The patient’s clinical presentation is explained by the anatomy of the conus medullaris. The conus medullaris is the lower end of the spinal cord, and it usually occurs at the level of the first lumbar vertebra. The segments of spinal cord that give origin to the nerves that control the bladder and bowel sphincters are located below the third sacral segment (S3). An injury to the conus medullaris below the third sacral segment (S3) will manifest with bladder and rectal incontinence and symmetric sensory loss around the anus and sexual organs. Motor dysfunction will not develop because most of the lower extremity motor nerves originate above the S2 segment of the spinal cord [8]. Although it was unrelated to an EVAR procedure, Inatomi et al. [9] previously reported three patients with spinal cord ischemia whose symptoms started with urinary dysfunction without paraplegia or paraparesis. In our case, the clinical manifestations and imaging finding supported the diagnosis of bladder and rectal incontinence due to a spinal cord injury at the level of the conus medullaris.

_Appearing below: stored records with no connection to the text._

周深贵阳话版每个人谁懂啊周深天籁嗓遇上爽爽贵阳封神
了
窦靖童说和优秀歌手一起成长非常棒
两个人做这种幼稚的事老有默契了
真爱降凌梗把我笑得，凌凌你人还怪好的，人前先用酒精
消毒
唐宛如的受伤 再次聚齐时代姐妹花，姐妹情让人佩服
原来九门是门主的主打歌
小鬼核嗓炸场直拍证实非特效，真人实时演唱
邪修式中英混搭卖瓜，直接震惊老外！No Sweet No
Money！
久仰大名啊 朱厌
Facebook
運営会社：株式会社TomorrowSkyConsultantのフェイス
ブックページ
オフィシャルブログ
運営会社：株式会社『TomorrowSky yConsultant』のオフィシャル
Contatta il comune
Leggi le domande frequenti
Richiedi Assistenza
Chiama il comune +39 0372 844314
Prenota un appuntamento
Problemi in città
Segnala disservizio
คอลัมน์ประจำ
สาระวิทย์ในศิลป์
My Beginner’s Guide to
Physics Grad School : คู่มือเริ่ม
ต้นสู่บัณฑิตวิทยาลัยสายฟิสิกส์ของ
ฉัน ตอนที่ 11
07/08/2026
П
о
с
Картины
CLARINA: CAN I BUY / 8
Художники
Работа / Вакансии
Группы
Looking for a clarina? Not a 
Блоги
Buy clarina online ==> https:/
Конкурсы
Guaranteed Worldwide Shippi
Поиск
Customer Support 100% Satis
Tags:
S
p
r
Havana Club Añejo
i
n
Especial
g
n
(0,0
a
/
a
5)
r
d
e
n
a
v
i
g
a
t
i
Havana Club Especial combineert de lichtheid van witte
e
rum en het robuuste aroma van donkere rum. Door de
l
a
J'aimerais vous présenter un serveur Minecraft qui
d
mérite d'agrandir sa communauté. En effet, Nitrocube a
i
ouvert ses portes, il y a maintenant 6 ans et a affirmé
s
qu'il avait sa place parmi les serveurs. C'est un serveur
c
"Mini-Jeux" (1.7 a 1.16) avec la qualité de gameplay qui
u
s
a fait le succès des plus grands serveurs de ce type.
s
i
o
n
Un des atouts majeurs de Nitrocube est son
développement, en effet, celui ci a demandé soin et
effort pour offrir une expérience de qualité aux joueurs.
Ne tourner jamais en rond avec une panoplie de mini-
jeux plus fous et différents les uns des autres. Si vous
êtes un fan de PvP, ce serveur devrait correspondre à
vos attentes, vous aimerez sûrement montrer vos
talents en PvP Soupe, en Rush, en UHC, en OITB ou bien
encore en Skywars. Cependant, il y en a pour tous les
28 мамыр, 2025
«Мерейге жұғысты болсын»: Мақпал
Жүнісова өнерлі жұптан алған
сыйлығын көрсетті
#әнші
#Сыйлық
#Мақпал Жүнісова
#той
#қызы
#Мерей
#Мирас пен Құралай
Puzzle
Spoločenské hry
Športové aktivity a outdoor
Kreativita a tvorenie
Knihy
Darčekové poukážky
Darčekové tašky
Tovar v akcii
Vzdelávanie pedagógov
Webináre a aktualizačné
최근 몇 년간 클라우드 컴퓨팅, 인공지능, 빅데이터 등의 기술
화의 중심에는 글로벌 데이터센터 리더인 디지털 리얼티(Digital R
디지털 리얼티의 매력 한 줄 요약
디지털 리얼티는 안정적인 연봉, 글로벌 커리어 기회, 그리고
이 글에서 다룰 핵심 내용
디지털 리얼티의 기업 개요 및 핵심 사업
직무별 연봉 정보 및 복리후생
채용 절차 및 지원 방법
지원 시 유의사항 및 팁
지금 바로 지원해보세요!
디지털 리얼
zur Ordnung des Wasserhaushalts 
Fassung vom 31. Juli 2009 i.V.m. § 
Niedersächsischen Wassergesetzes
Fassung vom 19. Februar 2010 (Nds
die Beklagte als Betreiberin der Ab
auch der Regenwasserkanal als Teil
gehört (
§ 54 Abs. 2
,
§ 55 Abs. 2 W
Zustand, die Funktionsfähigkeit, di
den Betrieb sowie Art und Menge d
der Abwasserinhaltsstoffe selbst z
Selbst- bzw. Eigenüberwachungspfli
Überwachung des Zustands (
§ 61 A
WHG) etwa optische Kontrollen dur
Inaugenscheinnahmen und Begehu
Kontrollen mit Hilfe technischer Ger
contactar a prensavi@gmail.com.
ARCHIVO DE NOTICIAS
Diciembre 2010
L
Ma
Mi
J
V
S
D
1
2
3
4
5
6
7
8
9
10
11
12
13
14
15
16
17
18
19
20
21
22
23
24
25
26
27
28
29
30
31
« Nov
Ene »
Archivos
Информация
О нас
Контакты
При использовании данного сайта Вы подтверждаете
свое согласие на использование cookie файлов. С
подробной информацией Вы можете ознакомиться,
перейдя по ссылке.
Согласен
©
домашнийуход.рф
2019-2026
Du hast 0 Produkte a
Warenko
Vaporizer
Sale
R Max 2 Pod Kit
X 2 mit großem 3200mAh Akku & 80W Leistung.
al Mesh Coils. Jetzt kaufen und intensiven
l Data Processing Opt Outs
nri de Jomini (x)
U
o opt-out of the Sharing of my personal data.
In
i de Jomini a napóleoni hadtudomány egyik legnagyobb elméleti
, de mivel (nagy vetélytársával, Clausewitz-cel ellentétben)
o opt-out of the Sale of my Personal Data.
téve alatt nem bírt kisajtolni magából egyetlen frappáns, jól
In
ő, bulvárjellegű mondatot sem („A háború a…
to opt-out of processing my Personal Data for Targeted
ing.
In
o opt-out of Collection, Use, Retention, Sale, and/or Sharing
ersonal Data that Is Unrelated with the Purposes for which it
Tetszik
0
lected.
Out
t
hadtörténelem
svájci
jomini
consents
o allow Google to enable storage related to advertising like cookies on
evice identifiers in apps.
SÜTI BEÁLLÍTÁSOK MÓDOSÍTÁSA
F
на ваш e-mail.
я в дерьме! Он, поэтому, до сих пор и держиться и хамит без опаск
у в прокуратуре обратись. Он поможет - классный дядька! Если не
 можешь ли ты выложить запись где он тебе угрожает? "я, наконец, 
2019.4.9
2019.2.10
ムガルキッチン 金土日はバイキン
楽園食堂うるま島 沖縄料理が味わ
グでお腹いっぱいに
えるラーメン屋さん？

The goal of the treatment for SCI is to augment spinal cord perfusion pressure and reduce edema. The usefulness of the COPS protocol (CSF drainage to maintain a pressure of less than 5 mmHg without limit under CSF drain status/oxygen delivery/patient status) has been reported after delayed neurologic deficit in thoracoabdominal aortic aneurysm repair [10]. Other therapeutic strategies include CSF drainage, steroids, arterial pressure augmentation, hypothermia, and HBO treatment. We did not perform CSF drainage since it carries a risk for further complications, and its benefit for delayed bladder and rectal incontinence is unproven.
HBO therapy has sporadically demonstrated a decrease in the size of infarcts [11]. In the above case, HBO therapy was selected because of its non-invasive nature; however, other strategies, such as CSF drainage and steroids, may be more beneficial in selected cases. Although there are no guidelines on the number and length of time of HBO treatment, the above patient underwent the standard method of two times the atmospheric pressure for 90 min.